The expression of mitochondrial genes in angiosperms is catalyzed by single subunit phage-type RNA polymerases, possibly in conjunction with accessory factors that aid promoter recognition (Kühn et al., 2009). The primary transcripts undergo extensive RNA processing steps, which include the splicing of numerous group II introns found within many essential genes (Unseld et al., 1997; Gagliardi & Binder, 2007; Bonen, 2008). The removal of these introns from the coding sequences they interrupt is essential for organellar function and is mediated by various protein cofactors.
Group II introns are large catalytic RNAs found in bacteria and in the organelles of fungi and certain protists, but they are particularly numerous within plant mitochondria (Gagliardi & Binder, 2007; Bonen, 2008). The organellar introns in plants are degenerate, lacking many intronic regions that were once considered to be essential for the splicing activity (Bonen, 2008). Several of these introns in angiosperms became fragmented, such that they are transcribed in pieces and are then spliced in ‘trans’ (Bonen, 2008). Given their degeneracy and the fact that none of the introns in plant mitochondria have been shown to self-splice in vitro, it is anticipated that they require the participation of protein cofactors for their efficient splicing in vivo. However, only a small number of such factors have been identified in plants, and even less is known about their specific roles in splicing.

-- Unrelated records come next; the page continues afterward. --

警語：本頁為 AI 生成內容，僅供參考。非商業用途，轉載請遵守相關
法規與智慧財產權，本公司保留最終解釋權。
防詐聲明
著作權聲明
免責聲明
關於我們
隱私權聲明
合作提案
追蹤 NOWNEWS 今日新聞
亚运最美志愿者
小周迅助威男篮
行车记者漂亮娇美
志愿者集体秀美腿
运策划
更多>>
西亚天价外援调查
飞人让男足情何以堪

Proteins that function in the splicing of mitochondrial group II introns in plants include maturase-related proteins (Keren et al., 2009, 2012), pentatricopeptide repeat (PPR) proteins (Falcon de Longevialle et al., 2007; Koprivova et al., 2010; Liu et al., 2010), a homolog of ‘regulator of chromosome condensation’ (RUG3; Kühn et al., 2011), a ‘PORR-domain’ family member (WTF9; Colas des Francs-Small et al., 2011) and a DEAD-box RNA-helicase protein (PMH2) which influences the processing, or the stability, of many mitochondrial transcripts in Arabidopsis (Köhler et al., 2010). These proteins are diverse in origin and most probably also in their mechanism of action.

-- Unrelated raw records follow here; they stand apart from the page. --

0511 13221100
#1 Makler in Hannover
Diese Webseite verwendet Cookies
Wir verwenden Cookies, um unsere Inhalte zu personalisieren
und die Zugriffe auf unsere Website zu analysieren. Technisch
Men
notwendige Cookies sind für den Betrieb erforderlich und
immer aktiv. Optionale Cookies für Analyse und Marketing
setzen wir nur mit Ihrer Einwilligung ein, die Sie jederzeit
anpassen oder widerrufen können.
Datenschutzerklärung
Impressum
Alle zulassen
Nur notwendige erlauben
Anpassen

CRS1-YhbY domain (CRM; Pfam-PF01985) is a recently recognized RNA-binding motif of bacterial origin (Barkan et al., 2007; Keren et al., 2008) that is present in several group II intron splicing factors in plant chloroplasts: CRS2-associated factor 1 (CAF1), CAF2, CRM Family Member 2 (CFM2), CFM3 and CRS1 (Jenkins et al., 1997; Till et al., 2001; Ostersetzer et al., 2005; Asakura & Barkan, 2007; Barkan et al., 2007; Asakura et al., 2008). Interestingly, CAF1 and CAF2 are closely related paralogs, each containing two CRM domains, which form functional splicing complexes with a peptidyl-tRNA hydrolase homolog (CRS2) to promote the splicing of many group II introns in the chloroplasts (Jenkins & Barkan, 2001; Ostheimer et al., 2003; Asakura & Barkan, 2006; Asakura et al., 2008).

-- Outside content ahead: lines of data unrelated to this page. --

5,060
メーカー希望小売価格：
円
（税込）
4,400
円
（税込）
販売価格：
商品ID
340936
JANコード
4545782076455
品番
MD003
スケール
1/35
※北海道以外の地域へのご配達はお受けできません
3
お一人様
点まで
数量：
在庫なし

In angiosperms, the CRM family is represented by 14 orthologous gene groups, containing between one and four repeats of the conserved domain (Barkan et al., 2007), but these are largely uncharacterized. Two of these hypothetical proteins, annotated here as mitochondria CAF-like splicing factor 1 (mCSF1; At4 g31010) and mCSF2 (At5 g54890), are closely related to CAF factors and are predicted to be targeted to mitochondria (Ostheimer et al., 2006). These are therefore excellent candidates for mitochondrial group II intron splicing factors in plants.
In this study, we show the mitochondrial localization of mCSF1 and establish its roles in the splicing of group II introns in plants. The effects of lowering the expression of this novel mitochondria-localized CRM-associated factor on the phenotype and physiology of ‘knockdown’ mutants in Arabidopsis thaliana are discussed.